Recognizing Art

Deep neural networks have progressed immensely in recent years. Far from being moonshots, they are now at a point where they are better than humans at several tasks. They are capable of understanding text without previously encountering the words, of translating different languages, they can even cut transcription errors by half. And now, it seems they can recognize and replicate art (and a number of art styles).

A team from the University of Freiburg in Germany have used deep neural networks to copy the artistic style of famous painters and paste them into video clips from movies and TV shows. Van Gogh's Starry Night style on a clip from Ice Age? No problem.

One obvious drawback to the technology is that it needs some serious computing power. It takes three minutes for each frame to be processed on a system using NVIDIA's $1,000-plus Titan X graphics card.

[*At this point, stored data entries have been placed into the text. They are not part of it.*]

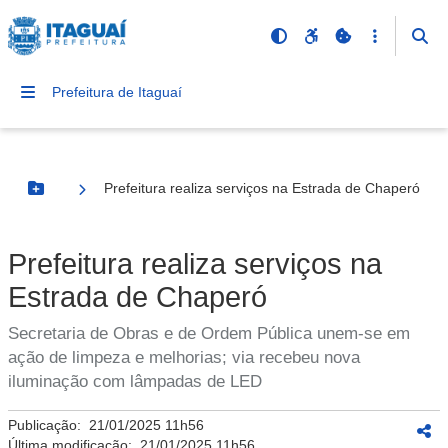
Prefeitura de Itaguaí
Prefeitura realiza serviços na Estrada de Chaperó
Botão Menu
Prefeitura realiza serviços na
Estrada de Chaperó
Secretaria de Obras e de Ordem Pública unem-se em
ação de limpeza e melhorias; via recebeu nova
iluminação com lâmpadas de LED
Publicação:
21/01/2025 11h56
Última modificação:
21/01/2025 11h56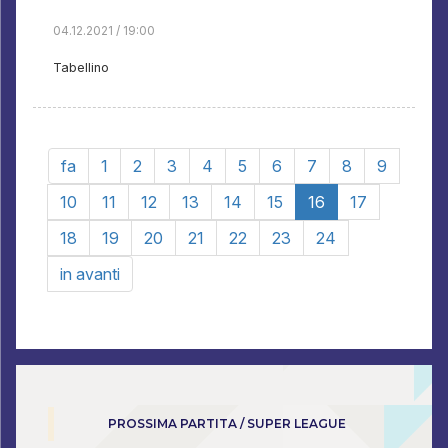
04.12.2021 / 19:00
Tabellino
fa
1
2
3
4
5
6
7
8
9
10
11
12
13
14
15
16
17
18
19
20
21
22
23
24
in avanti
PROSSIMA PARTITA / SUPER LEAGUE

However, these constraints are not serious enough that time and development can't chip away at them. Given all of this, it seems likely that smart TVs of the future could have art-filtering as a feature within the decade.

Copying and Pasting

According to MIT Tech Review, the way the whole thing works is something like this: Deep neural networks, which work in layers, will extract information from an image then pass on the leftover data to the next layer. The first few layers take on broad patterns such as color, while progressively deeper layers extract more detail, which allow object recognition.

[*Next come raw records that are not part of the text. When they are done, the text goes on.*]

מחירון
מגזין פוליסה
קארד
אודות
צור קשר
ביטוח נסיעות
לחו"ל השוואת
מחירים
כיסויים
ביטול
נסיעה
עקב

Previous research into the topic has yielded the fact that by analyzing not the information at each layer but the correlation of each layer, one can capture the style of a painting or image. From this, the style can be separated from the image and copied into another image/form.

But translating this to video creates a whole host of problems. Small shifts in the video could mean big differences in the way the style is applied. As edges start moving or become occluded, the video becomes jumpier and more incoherent. To solve this, an algorithm that analyzes the changes between successive frames and prevents big differences had to be developed.